Nasdaq described its proposal as advancing the cause of “diversity” to enhance “inclusive representation” of “minorities” and “the LGBTQ+ community”:

Nasdaq … today filed a proposal with the U.S. Securities and Exchange Commission (SEC) to adopt new listing rules related to board diversity and disclosure. If approved by the SEC, the new listing rules would require all companies listed on Nasdaq’s U.S. exchange to publicly disclose consistent, transparent diversity statistics regarding their board of directors. Additionally, the rules would require most Nasdaq-listed companies to have, or explain why they do not have, at least two diverse directors, including one who self-identifies as female and one who self-identifies as either an underrepresented minority1 or LGBTQ+. Foreign companies and smaller reporting companies would have additional flexibility in satisfying this requirement with two female directors.

The NCPPR, a conservative think tank that advocates free market policies, sued the SEC on Tuesday after its approval of Nasdaq’s proposal to impose ethnic, racial, religious, and sexual quotas in corporate boardrooms.

Danhof remarked, “There’s a lawsuit in the Fifth Circuit that is being run by C. Boyden Gray’s law firm, and that is a group of board members who are otherwise wildly, incredibly, suitably qualified to be board members of Nasdaq companies, but they will not get a chance under this rule, basically meaning they are white, straight Christian men who have incredible experience, have served on boards, and yet under this rule, it’s almost certain that they won’t even be given a chance to be looked at.”

Nasdaq’s new “diversity” rule for its listed companies would “out” homosexuals who may wish to keep their sexual preferences private, Danhof noted.

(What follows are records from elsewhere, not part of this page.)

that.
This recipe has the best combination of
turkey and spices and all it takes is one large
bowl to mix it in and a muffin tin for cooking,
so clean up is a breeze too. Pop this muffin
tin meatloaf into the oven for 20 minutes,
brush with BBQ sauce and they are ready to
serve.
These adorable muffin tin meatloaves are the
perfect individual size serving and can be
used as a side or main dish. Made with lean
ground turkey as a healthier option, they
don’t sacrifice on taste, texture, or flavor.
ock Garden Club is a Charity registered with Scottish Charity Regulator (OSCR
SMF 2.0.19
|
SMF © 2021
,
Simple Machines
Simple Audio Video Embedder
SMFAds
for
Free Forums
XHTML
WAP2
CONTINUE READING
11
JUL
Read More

“There is a second part of the First Amendment that people forget, and that is [a prohibition against] compelled speech, and so what the Nasdaq is doing is compelling speech of corporate board members,” he stated. “There’s a board that certifies that [Nasdaq-listed companies] qualify under this rule, that they have two diverse board members, yet, if I look at the board, it’s five white men.”

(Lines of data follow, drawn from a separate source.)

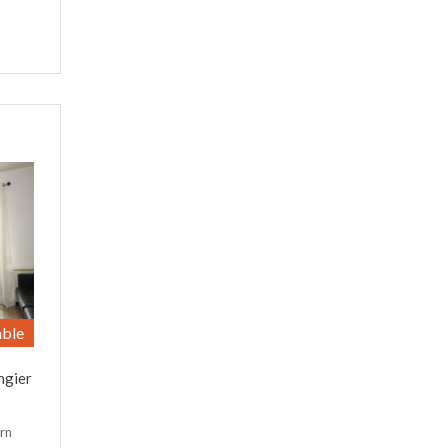
able
ngier
rn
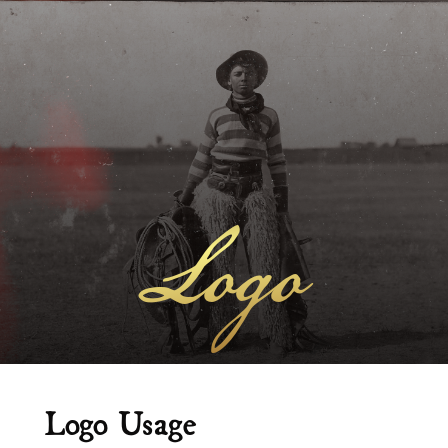
Logo
Logo Usage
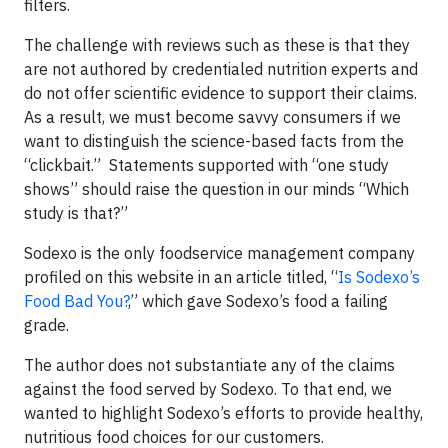
filters.
The challenge with reviews such as these is that they
are not authored by credentialed nutrition experts and
do not offer scientific evidence to support their claims.
As a result, we must become savvy consumers if we
want to distinguish the science-based facts from the
“clickbait.” Statements supported with “one study
shows” should raise the question in our minds “Which
study is that?”
Sodexo is the only foodservice management company
profiled on this website in an article titled, “
Is Sodexo’s
Food Bad You?
,” which gave Sodexo’s food a failing
grade.
The author does not substantiate any of the claims
against the food served by Sodexo. To that end, we
wanted to highlight Sodexo’s efforts to provide healthy,
nutritious food choices for our customers.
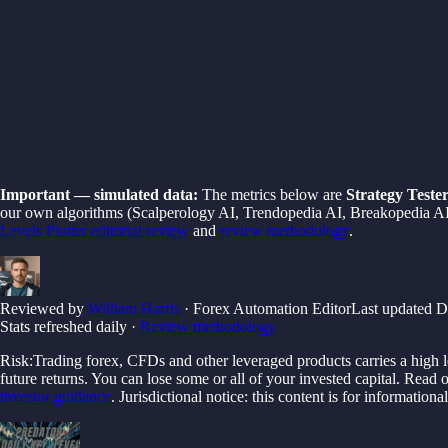
Important — simulated data:
The metrics below are
Strategy Tester
our own algorithms (Scalperology AI, Trendopedia AI, Breakopedia AI
Levels Plotter
editorial review
and
review methodology
.
Reviewed by
William Harris
· Forex Automation Editor
Last updated
D
Stats refreshed daily ·
Review methodology
Risk:
Trading forex, CFDs and other leveraged products carries a high l
future returns. You can lose some or all of your invested capital.
Read o
investor guidance
.
Jurisdictional notice: this content is for information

He continued, “Well, interestingly enough, one of those men must be identifying as another race, and one of them — whether they identify it or not — must be a homosexual. They are compelling speech of those individuals. They are outing people, in a sense, which is a very private personal individual choice for homosexuals on when to identify and in what settings.”

“But now the Nasdaq is declaring that people must out themselves,” Danhof concluded. “That’s compelled speech by a quasi-government body, because the SEC approved it. So that is part of our lawsuit on declaring why this is an invalid law because it violates the First Amendment of the United States Constitution.”

Danhof noted Nasdaq’s quota requirements will not be applied to companies based in China.

Nasdaq President Nelson Griggs described the new quota system as “an opportunity to make progress toward increasing representation of women, underrepresented minorities and the LGBTQ+ community.”